Ten Thousand Saints (2015)

After seeing The Edge of Seventeen I took a look at Hailee Steinfeld's filmography and was reminded that she was in a film version of Ten Thousand Saints, adapted from a book I enjoyed. I always wondered what happened to it, and I found out it had a brief theatrical release and then went to VOD and obscurity. I found it on Netflix and streamed it, and it is a faithful and earnest retelling of the book.

I won't delve too deeply into the plot, as you can read that in my book review. It was directed by Shari Springer Berman and Robert Pulcini, who made waves with American Splendor but haven't reached those heights since then, with The Nanny Diaries and Girl Most Likely (though I liked their TV movie Cinema Verite). What fascinates me is how some films that are perfectly fine get buried. Ten Thousand Saints made less than $60,000 theatrically but deserved a better fate.

The film is set in 1988, when the Lower East Side of Manhattan was a waste land and hardcore punk thrived. The book, and the film, are about Jude (Asa Butterfield), who lives a life of quiet desperation in Vermont. His wastrel father (Ethan Hawke) left the family and lives in Manhattan. On New Year's Eve Hawke's girlfriend's daughter (Steinfeld) pays a visit to Butterfield. She goes to a party and has sex with his best friend, Teddy, who dies that night after huffing freon.

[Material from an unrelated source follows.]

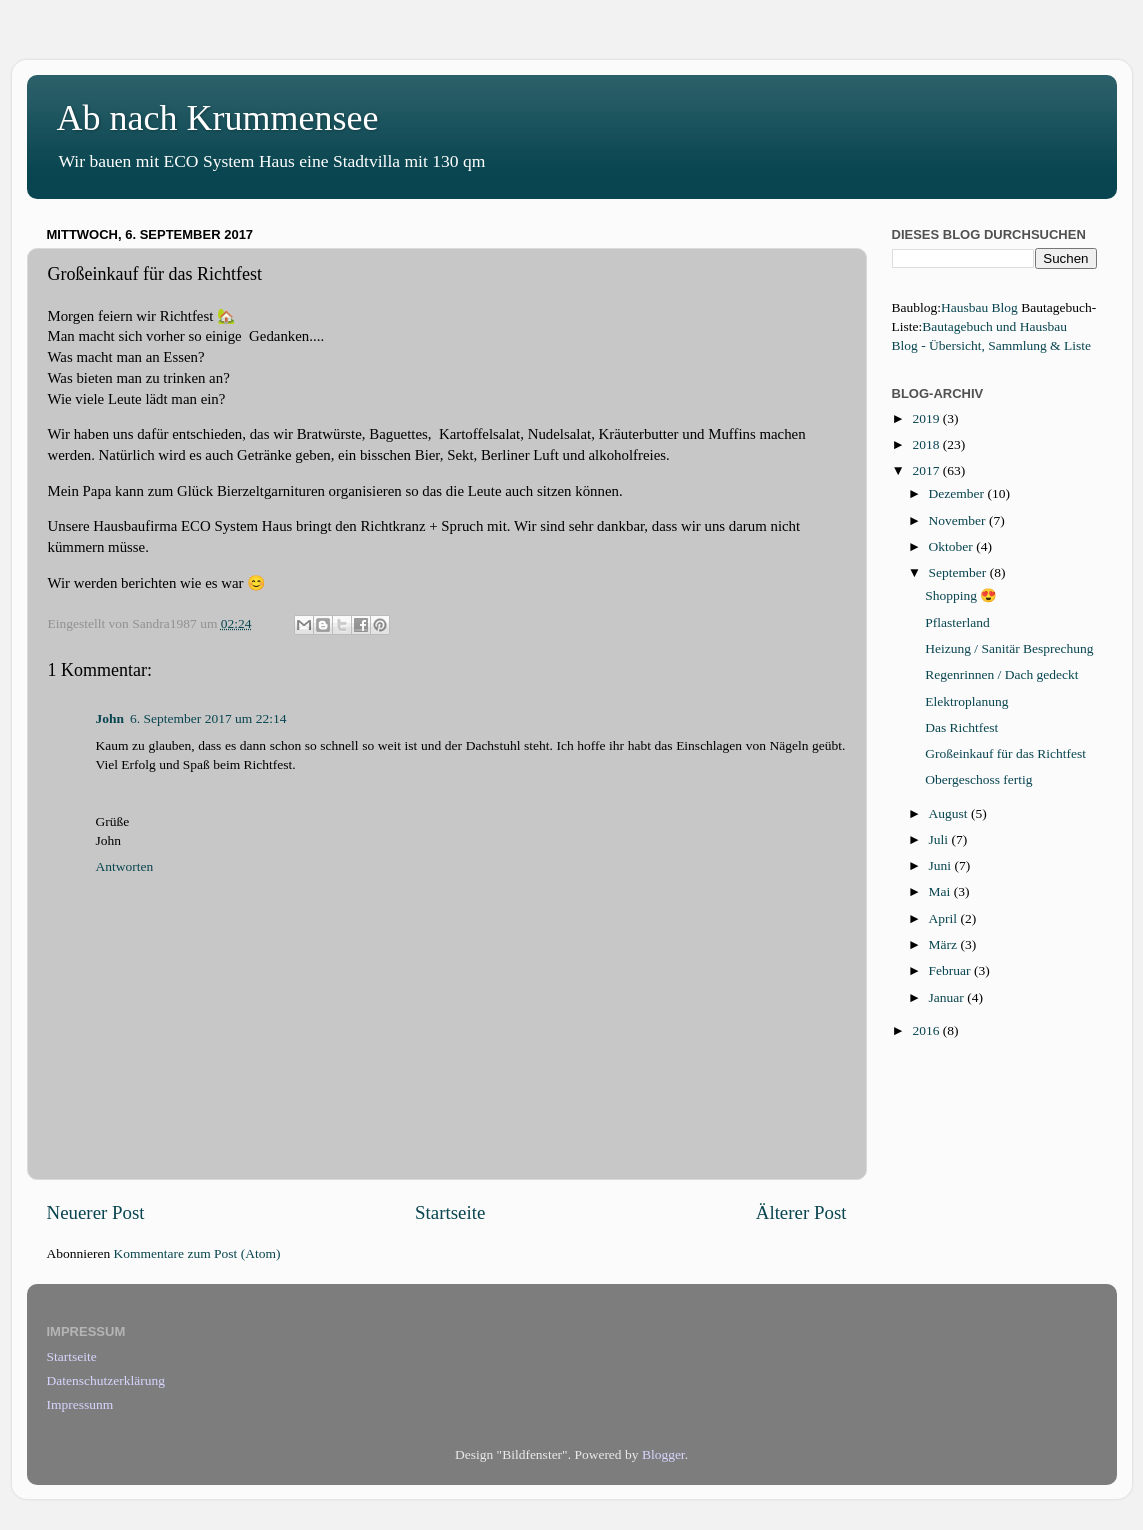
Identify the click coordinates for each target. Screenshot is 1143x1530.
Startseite (450, 1212)
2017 (927, 470)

She is carrying his baby, though, and with the help of Teddy's brother (Emile Hirsch) concoct a plan to pass Hirsch off as the father. He is a musician and part of the straight edge movement, which eschews sex, drugs, but not rock and roll. He's also a Krishna, and a closeted gay man. Steinfeld's mother (Emily Mortimer) does not approve.

These characters kind of embody a limbo of hopelessness, though a tacked on voiceover tells us that everything is okay (although the film mentions AIDS, it does not identify a character in the book as having AIDS). What the film seems to be really about is very bad parenting. The responsible mother is supposed to be Julianne Nicholson, as Butterfield's mother, but she makes glass bongs and doesn't seem to realize her son smokes weed by the bushel full and huffs turpentine. And Hawke is the perfect example of a bad father. He is a drug dealer, and when Butterfield comes to live with him he sets basically no rules, except a vague, "come home at night." If this film tells us anything, is that many of us survive in spite of our parents.

The performances are generally good, and the scenes of squalor of Alphabet City are right on. It's a little convenient that Steinfeld runs out into the riots of Tompkins Square Park, but most of the film feels authentic, even if my life was never that dangerous.